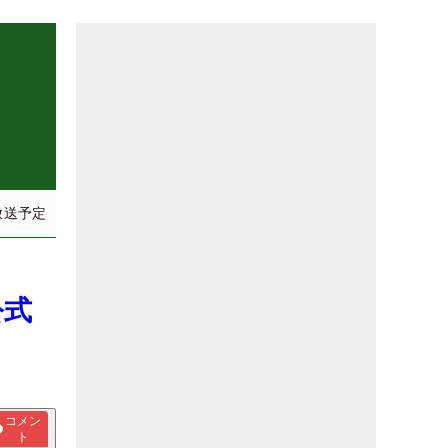
放送予定
公式
コメン
ト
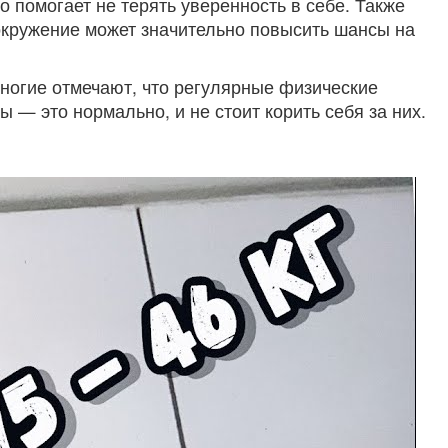
 помогает не терять уверенность в себе. Также
кружение может значительно повысить шансы на
Многие отмечают, что регулярные физические
 — это нормально, и не стоит корить себя за них.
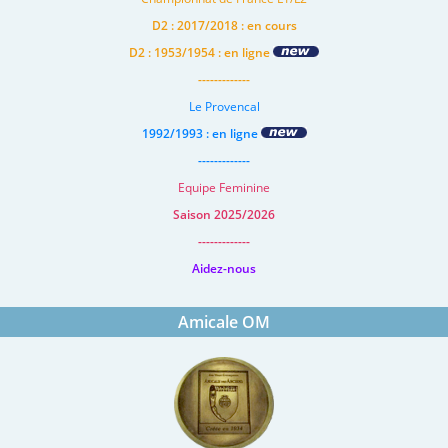
D2 : 2017/2018 : en cours
D2 : 1953/1954 : en ligne
-------------
Le Provencal
1992/1993 : en ligne
-------------
Equipe Feminine
Saison 2025/2026
-------------
Aidez-nous
Amicale OM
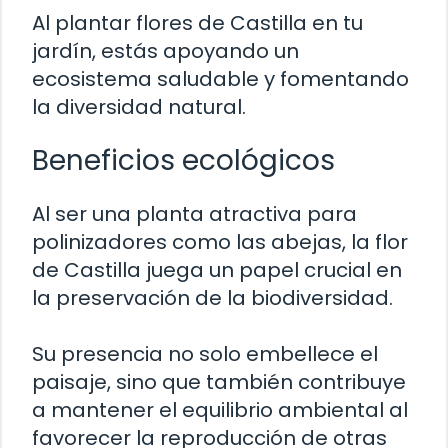
Al plantar flores de Castilla en tu
jardín, estás apoyando un
ecosistema saludable y fomentando
la diversidad natural.
Beneficios ecológicos
Al ser una planta atractiva para
polinizadores como las abejas, la flor
de Castilla juega un papel crucial en
la preservación de la biodiversidad.
Su presencia no solo embellece el
paisaje, sino que también contribuye
a mantener el equilibrio ambiental al
favorecer la reproducción de otras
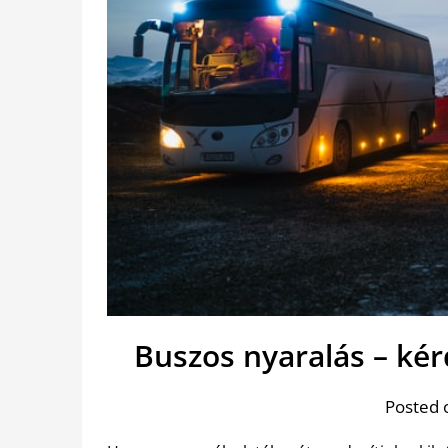
Buszos nyaralás – kér
Posted 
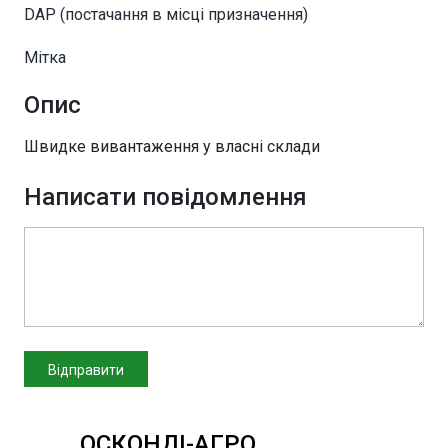
DAP (постачання в місці призначення)
Мітка
Опис
Швидке вивантаження у власні склади
Написати повідомлення
ОСКОНДІ-АГРО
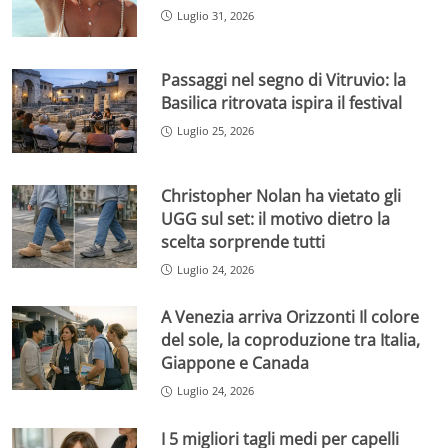
Luglio 31, 2026
Passaggi nel segno di Vitruvio: la
Basilica ritrovata ispira il festival
Luglio 25, 2026
Christopher Nolan ha vietato gli
UGG sul set: il motivo dietro la
scelta sorprende tutti
Luglio 24, 2026
A Venezia arriva Orizzonti Il colore
del sole, la coproduzione tra Italia,
Giappone e Canada
Luglio 24, 2026
I 5 migliori tagli medi per capelli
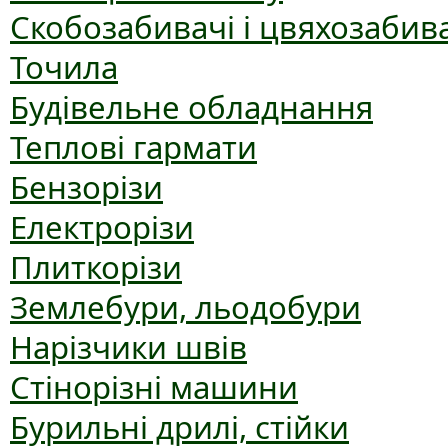
Скобозабивачі і цвяхозабив
Точила
Будівельне обладнання
Теплові гармати
Бензорізи
Електрорізи
Плиткорізи
Землебури, льодобури
Нарізчики швів
Стінорізні машини
Бурильні дрилі, стійки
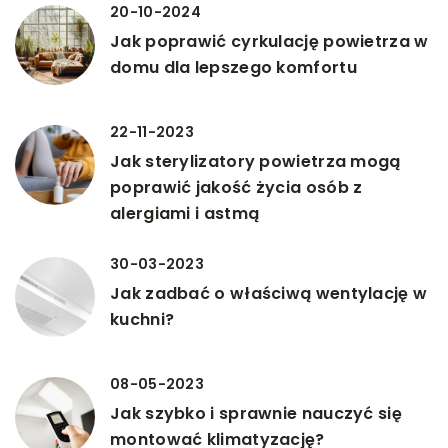
20-10-2024
Jak poprawić cyrkulację powietrza w
domu dla lepszego komfortu
22-11-2023
Jak sterylizatory powietrza mogą
poprawić jakość życia osób z
alergiami i astmą
30-03-2023
Jak zadbać o właściwą wentylację w
kuchni?
08-05-2023
Jak szybko i sprawnie nauczyć się
montować klimatyzację?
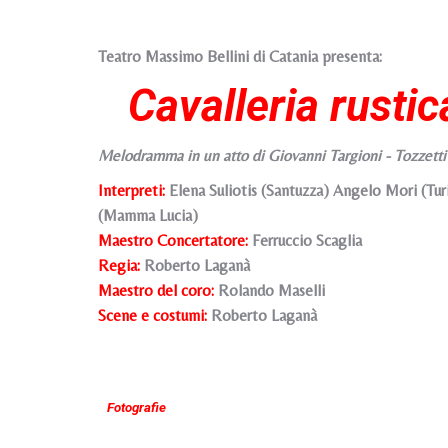
Teatro Massimo Bellini di Catania presenta:
Cavalleria rusti
Melodramma in un atto di Giovanni Targioni - Tozzett
Interpreti:
Elena Suliotis (Santuzza) Angelo Mori (Turi
(Mamma Lucia)
Maestro Concertatore:
Ferruccio Scaglia
Regia:
Roberto Laganà
Maestro del coro:
Rolando Maselli
Scene e costumi
:
Roberto Laganà
Fotografie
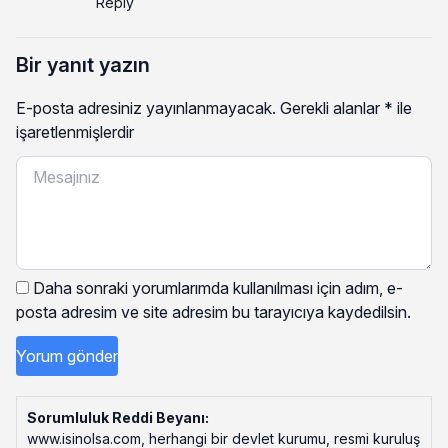
Reply
Bir yanıt yazın
E-posta adresiniz yayınlanmayacak.
Gerekli alanlar
*
ile
işaretlenmişlerdir
Daha sonraki yorumlarımda kullanılması için adım, e-
posta adresim ve site adresim bu tarayıcıya kaydedilsin.
Sorumluluk Reddi Beyanı:
www.isinolsa.com, herhangi bir devlet kurumu, resmi kuruluş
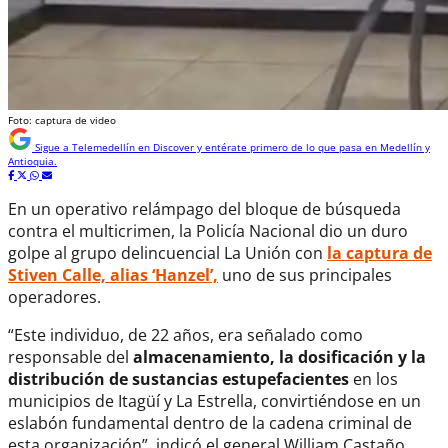
Foto: captura de video
Sigue a
Telemedellín
en Discover y entérate primero de lo que pasa en Medellín y
Antioquia.
En un operativo relámpago del bloque de búsqueda
contra el multicrimen, la Policía Nacional dio un duro
golpe al grupo delincuencial La Unión con
la captura de
Stiven Calle, alias ‘Hanzel’,
uno de sus principales
operadores.
“Este individuo, de 22 años, era señalado como
responsable del
almacenamiento, la dosificación y la
distribución de sustancias estupefacientes
en los
municipios de Itagüí y La Estrella, convirtiéndose en un
eslabón fundamental dentro de la cadena criminal de
esta organización”, indicó el general William Castaño,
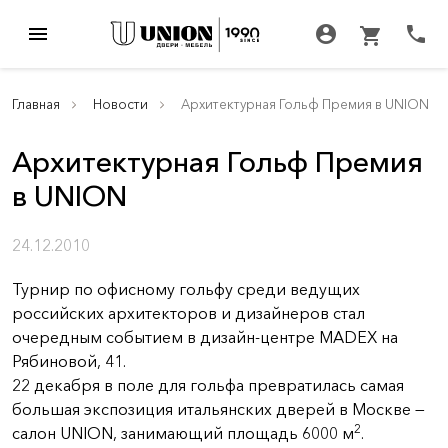
menu
account_circle
call
shopping_cart
Главная
Новости
Архитектурная Гольф Премия в UNION
Архитектурная Гольф Премия
в UNION
24.12.2010
Турнир по офисному гольфу среди ведущих
российских архитекторов и дизайнеров стал
очередным событием в дизайн-центре MADEX на
Рябиновой, 41.
22 декабря в поле для гольфа превратилась самая
большая экспозиция итальянских дверей в Москве —
2
салон UNION, занимающий площадь 6000 м
.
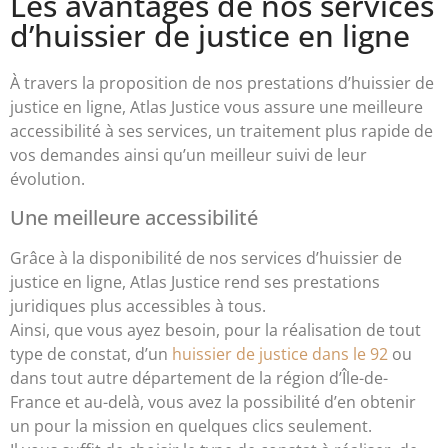
Les avantages de nos services
d’huissier de justice en ligne
À travers la proposition de nos prestations d’huissier de
justice en ligne, Atlas Justice vous assure une meilleure
accessibilité à ses services, un traitement plus rapide de
vos demandes ainsi qu’un meilleur suivi de leur
évolution.
Une meilleure accessibilité
Grâce à la disponibilité de nos services d’huissier de
justice en ligne, Atlas Justice rend ses prestations
juridiques plus accessibles à tous.
Ainsi, que vous ayez besoin, pour la réalisation de tout
type de constat, d’un
huissier de justice dans le 92
ou
dans tout autre département de la région d’Île-de-
France et au-delà, vous avez la possibilité d’en obtenir
un pour la mission en quelques clics seulement.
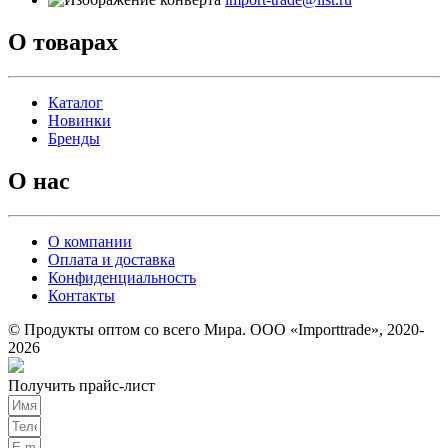
О товарах
Каталог
Новинки
Бренды
О нас
О компании
Оплата и доставка
Конфиденциальность
Контакты
© Продукты оптом со всего Мира. ООО «Importtrade», 2020-
2026
Получить прайс-лист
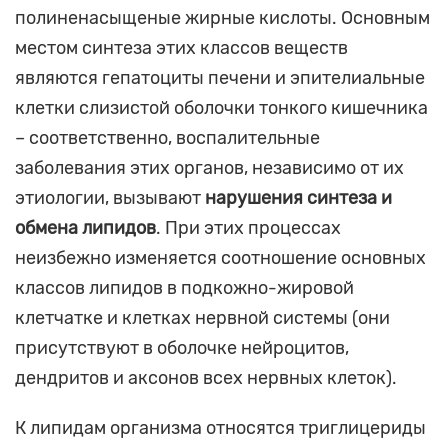
полиненасыщеные жирные кислоты. Основным
местом синтеза этих классов веществ
являются гепатоциты печени и эпителиальные
клетки слизистой оболочки тонкого кишечника
– соответственно, воспалительные
заболевания этих органов, независимо от их
этиологии, вызывают
нарушения синтеза и
обмена липидов
. При этих процессах
неизбежно изменяется соотношение основных
классов липидов в подкожно-жировой
клетчатке и клетках нервной системы (они
присутствуют в оболочке нейроцитов,
дендритов и аксонов всех нервных клеток).
К липидам организма относятся триглицериды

===============

◆ **Task instructions**: Copy, from the lines above, each one that holds "accessibilité".

◆ **Exercise answer**:
accessibilité à ses services, un traitement plus rapide de
Une meilleure accessibilité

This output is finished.